EXERCISE BRIEF
Take each line of the records below that contains the string "ووتر" and copy it.

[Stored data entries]
-- Opening Marker --

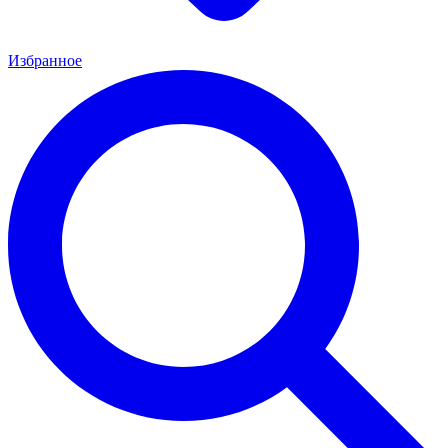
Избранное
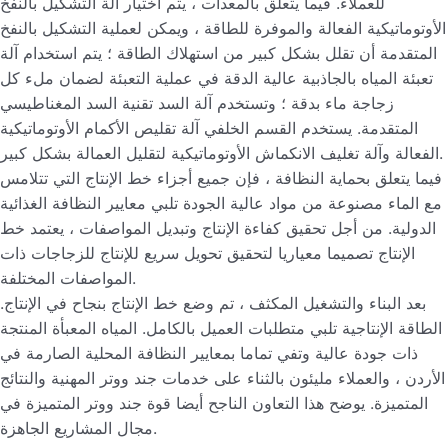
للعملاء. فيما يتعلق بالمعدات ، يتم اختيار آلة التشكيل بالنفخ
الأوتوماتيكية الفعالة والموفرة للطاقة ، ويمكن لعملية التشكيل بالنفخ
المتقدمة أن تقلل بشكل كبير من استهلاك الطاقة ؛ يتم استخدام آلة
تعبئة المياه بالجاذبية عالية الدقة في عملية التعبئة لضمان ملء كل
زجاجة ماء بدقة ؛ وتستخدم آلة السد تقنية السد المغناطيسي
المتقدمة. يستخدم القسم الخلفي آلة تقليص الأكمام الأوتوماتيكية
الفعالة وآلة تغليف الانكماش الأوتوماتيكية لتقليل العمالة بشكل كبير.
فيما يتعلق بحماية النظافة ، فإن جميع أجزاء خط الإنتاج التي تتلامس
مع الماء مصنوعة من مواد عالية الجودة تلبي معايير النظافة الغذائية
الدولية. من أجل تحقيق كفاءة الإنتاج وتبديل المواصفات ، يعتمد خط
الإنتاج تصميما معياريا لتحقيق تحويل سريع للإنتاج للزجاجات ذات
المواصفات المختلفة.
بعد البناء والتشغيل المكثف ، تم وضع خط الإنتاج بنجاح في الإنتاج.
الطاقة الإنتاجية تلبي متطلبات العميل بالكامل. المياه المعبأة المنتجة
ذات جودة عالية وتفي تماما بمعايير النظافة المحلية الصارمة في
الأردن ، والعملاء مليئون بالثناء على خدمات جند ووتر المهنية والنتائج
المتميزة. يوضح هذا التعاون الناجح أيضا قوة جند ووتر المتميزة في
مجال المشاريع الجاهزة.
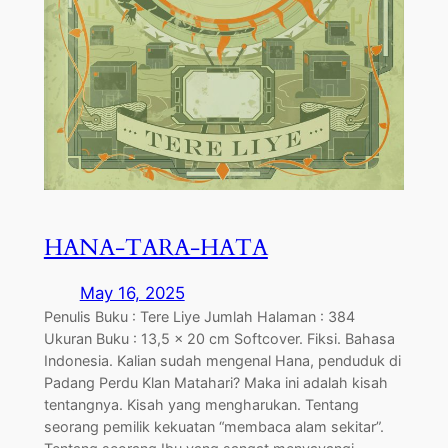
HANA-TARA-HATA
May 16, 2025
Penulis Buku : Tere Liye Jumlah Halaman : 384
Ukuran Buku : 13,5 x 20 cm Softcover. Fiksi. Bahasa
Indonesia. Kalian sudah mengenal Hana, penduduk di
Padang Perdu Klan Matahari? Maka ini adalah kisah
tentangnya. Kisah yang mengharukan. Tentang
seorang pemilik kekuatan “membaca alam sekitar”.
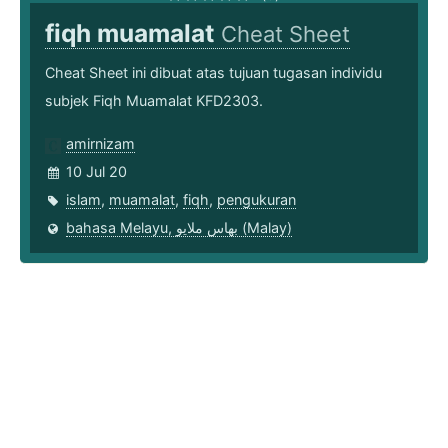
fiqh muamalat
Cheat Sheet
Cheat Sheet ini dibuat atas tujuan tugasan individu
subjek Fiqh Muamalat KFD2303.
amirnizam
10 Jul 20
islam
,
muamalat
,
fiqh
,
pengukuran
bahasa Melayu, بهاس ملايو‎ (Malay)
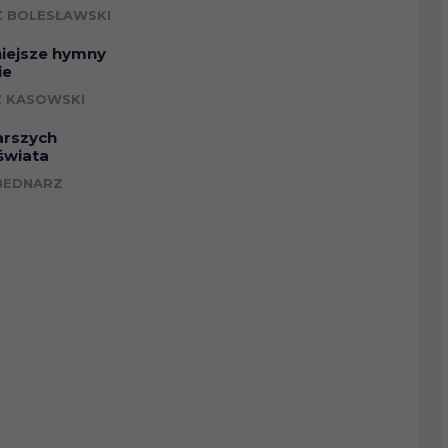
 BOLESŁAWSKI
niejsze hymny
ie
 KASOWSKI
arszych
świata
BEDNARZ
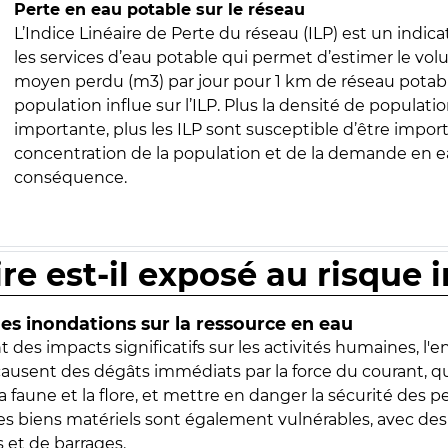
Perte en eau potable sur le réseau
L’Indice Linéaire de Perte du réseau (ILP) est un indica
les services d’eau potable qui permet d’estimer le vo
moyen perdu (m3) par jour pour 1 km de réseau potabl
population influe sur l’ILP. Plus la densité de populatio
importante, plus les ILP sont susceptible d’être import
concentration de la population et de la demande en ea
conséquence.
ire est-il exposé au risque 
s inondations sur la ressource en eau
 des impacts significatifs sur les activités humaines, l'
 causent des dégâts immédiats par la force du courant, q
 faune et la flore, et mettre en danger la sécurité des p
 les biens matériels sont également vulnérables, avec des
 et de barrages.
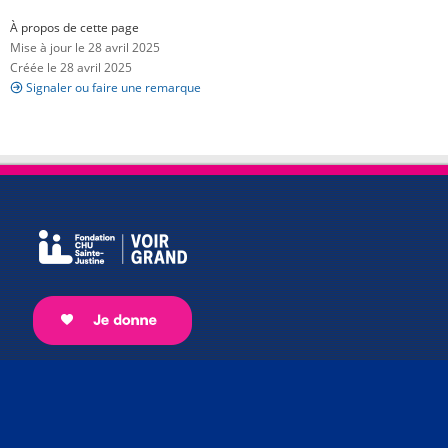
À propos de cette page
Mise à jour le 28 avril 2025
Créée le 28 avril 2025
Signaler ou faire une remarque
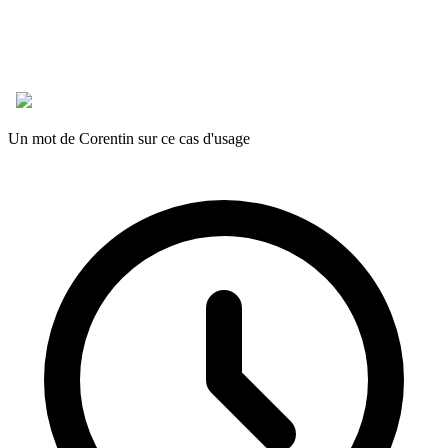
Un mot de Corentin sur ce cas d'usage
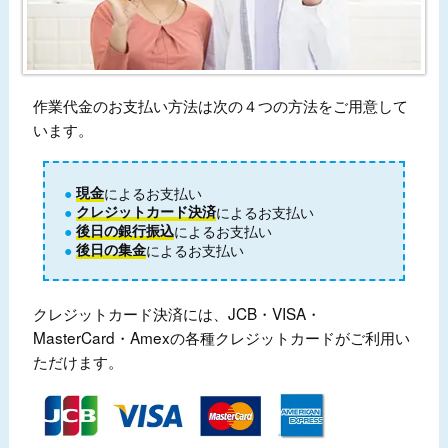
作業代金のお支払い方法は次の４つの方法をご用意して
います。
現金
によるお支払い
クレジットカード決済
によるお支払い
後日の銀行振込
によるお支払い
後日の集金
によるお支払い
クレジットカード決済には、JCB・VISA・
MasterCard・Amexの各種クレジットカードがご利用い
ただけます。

-- Closing Marker --
-- Opening Marker --

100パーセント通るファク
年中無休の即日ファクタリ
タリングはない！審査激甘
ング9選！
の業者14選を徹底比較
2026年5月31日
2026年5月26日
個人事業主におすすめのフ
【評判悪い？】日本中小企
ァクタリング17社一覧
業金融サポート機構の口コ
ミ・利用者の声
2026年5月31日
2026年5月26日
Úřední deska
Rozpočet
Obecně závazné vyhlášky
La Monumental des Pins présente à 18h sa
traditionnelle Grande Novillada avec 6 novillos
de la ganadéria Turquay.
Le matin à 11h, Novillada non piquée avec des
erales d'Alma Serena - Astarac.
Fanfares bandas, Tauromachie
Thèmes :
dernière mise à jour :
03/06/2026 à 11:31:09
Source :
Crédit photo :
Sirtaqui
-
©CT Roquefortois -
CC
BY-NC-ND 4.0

-- Closing Marker --
-- Opening Marker --

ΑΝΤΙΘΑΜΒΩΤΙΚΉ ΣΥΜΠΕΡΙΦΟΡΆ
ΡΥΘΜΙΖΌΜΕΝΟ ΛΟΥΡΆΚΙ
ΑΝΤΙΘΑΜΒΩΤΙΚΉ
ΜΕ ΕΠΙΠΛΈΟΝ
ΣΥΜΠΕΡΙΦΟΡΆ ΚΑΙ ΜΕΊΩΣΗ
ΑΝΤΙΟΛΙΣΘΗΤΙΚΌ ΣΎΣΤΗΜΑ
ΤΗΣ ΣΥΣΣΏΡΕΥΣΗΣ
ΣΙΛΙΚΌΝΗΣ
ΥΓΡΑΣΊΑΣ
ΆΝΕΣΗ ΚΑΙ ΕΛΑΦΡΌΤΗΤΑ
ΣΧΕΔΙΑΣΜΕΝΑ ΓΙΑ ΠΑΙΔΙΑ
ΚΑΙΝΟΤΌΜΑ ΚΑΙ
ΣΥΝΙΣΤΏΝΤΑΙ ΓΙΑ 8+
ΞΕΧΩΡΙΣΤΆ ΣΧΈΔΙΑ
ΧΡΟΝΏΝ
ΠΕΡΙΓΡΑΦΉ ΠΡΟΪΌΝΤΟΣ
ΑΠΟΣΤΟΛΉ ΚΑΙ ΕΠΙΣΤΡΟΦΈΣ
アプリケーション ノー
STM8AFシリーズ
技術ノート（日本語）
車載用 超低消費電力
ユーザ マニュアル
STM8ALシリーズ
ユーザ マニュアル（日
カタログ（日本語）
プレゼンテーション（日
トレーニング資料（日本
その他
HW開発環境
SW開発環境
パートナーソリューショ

-- Closing Marker --

SOLUTION TO THIS EXERCISE
الأردن ، والعملاء مليئون بالثناء على خدمات جند ووتر المهنية والنتائج
المتميزة. يوضح هذا التعاون الناجح أيضا قوة جند ووتر المتميزة في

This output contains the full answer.